Thursday, September 26, 2019

The Genius of Essays

I did not plan to spend the last month reading collections of essays.  In fact, I didn't even realize I was doing so until I updated my Books Read 2019 list.  I began by reading I Like to Watch by Emily Nussbaum, who has spent much of her writing life reviewing TV shows. What a great book—wonderful to read her reviews about TV shows I’ve watched, but even when she talks about unfamiliar shows, it’s a great book.  And it's interesting to think about how much television has changed--now it's an art form that many more of us take seriously than we would have decades ago.

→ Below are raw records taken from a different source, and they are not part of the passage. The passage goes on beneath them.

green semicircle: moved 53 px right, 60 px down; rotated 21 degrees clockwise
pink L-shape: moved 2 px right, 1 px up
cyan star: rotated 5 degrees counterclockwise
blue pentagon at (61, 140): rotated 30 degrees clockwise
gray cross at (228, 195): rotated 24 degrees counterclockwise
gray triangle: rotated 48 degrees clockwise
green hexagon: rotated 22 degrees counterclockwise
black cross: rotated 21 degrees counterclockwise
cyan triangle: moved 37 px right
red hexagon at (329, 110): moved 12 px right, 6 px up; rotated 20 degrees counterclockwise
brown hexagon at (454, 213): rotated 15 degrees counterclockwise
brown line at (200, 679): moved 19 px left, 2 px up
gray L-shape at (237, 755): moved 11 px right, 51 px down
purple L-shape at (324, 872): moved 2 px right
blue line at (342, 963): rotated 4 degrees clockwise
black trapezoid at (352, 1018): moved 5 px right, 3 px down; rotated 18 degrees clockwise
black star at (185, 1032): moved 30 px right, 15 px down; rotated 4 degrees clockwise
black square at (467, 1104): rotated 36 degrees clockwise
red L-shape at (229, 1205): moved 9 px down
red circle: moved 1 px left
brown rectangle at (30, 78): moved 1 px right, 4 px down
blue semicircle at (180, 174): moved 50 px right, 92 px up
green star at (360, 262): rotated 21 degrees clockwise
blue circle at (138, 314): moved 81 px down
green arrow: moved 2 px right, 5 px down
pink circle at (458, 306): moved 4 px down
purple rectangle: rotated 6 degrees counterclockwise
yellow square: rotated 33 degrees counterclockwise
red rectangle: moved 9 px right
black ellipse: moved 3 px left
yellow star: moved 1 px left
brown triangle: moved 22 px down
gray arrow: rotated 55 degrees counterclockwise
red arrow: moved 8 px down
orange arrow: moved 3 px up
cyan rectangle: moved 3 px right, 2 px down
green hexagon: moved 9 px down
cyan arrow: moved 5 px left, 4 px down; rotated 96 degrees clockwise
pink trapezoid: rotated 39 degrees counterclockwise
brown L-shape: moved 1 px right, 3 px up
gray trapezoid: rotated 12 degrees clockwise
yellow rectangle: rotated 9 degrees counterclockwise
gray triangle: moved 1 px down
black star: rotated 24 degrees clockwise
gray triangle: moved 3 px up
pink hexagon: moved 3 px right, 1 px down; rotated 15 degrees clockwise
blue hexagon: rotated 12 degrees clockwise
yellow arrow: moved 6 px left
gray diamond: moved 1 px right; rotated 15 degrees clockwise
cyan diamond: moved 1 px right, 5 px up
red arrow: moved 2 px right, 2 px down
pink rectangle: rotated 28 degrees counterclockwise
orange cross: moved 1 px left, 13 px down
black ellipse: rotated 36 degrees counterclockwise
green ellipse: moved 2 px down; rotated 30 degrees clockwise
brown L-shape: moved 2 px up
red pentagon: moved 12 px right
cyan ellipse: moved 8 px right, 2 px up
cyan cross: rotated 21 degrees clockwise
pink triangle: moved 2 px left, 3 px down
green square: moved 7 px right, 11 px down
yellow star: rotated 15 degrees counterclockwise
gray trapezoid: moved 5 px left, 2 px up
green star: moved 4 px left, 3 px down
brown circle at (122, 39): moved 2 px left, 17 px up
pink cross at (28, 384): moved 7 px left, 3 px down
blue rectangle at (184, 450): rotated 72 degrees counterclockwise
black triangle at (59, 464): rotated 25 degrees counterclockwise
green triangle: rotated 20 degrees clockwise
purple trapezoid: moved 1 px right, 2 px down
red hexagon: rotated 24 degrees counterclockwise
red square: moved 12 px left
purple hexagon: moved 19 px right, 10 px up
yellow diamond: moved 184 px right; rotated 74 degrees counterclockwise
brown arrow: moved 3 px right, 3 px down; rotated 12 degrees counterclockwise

I decided to read the book when I heard Nussbaum interviewed on NPR.  Similarly, I got Jia Tolentino's Trick Mirror after hearing her on several NPR shows.  Often when I've heard people on NPR, I'm bored by the book--it's as if I've already heard the major points, and there's not much reason to read the book.  That has not been the case with either of these books.

However, my favorite book of essays in this month of essays is Margaret Renkl's Late Migrations.  I would likely not have discovered this book without this review on NPR's Fresh Air.  The essays have  a poetic quality, moment after moment where I catch my breath and savor the sentence or the image.  Renkl explores a variety of topics, but she's often weaving back to the natural world and to all sorts of family constellations.

I found my favorite essay online--go here and scroll down to read "The Imperfect-Family Beatitudes."  It enchanted me from the beginning:  "Blessed is the weary mother who rises before daybreak for no project or prayer book, for no reason but the solace of a sleeping house and a tepid cup of instant coffee and a fat dog curled on her lap. Hers is the fleeting kingdom of heaven."

I found her depictions of life with her aging parents particularly poignant.  She notes, "The end of caregiving isn't freedom.  The end of caregiving is grief" (p. 189).  This is true of aging parents, but also of other kinds of caretaking:  the child who goes off to college, the bird that cannot be saved, the flowers taken over by weeds.  About those non-native species of plants she says, "The alien does not know it's an alien" (p. 10).

As I'm looking at my Books Read 2019 list, I'm realizing that I'm not doing a great job of reading more poetry.  I started off the year so strongly in that area, but it's fallen off.  Maybe it's time to finally get around to reading Ocean Vuong's Night Sky with Exit Wounds, which has been on my to-read shelf for longer than I like to realize.

I confess that I thought of this book because of the announcement of this year's MacArthur awards.  I looked over this list and tried not to think about my own age and the age of the winners.  Some years I'm inspired by the list, but not this year.

This year I was already in a despondent place about so much of my life.  Looking at the list makes me even more despairing about all the opportunities that I haven't found.  It's been the kind of September where I haven't written much, and I've sent out nothing.

But I am hopeful that the pace of these weeks will abate.  We will get our materials ready for the accreditation visit and then, hopefully, we can go back to a more sane pace.

In the meantime, at least I have been able to read a bit here and there.  And that's where the essay format is perfect for these times, whether it's the longer, deeper essays of Jia Tolentino or the perfect jewels of the shorter essays of Renkl.

Let me hang onto the elements of my life that I love while working my way back to all that I hold dear.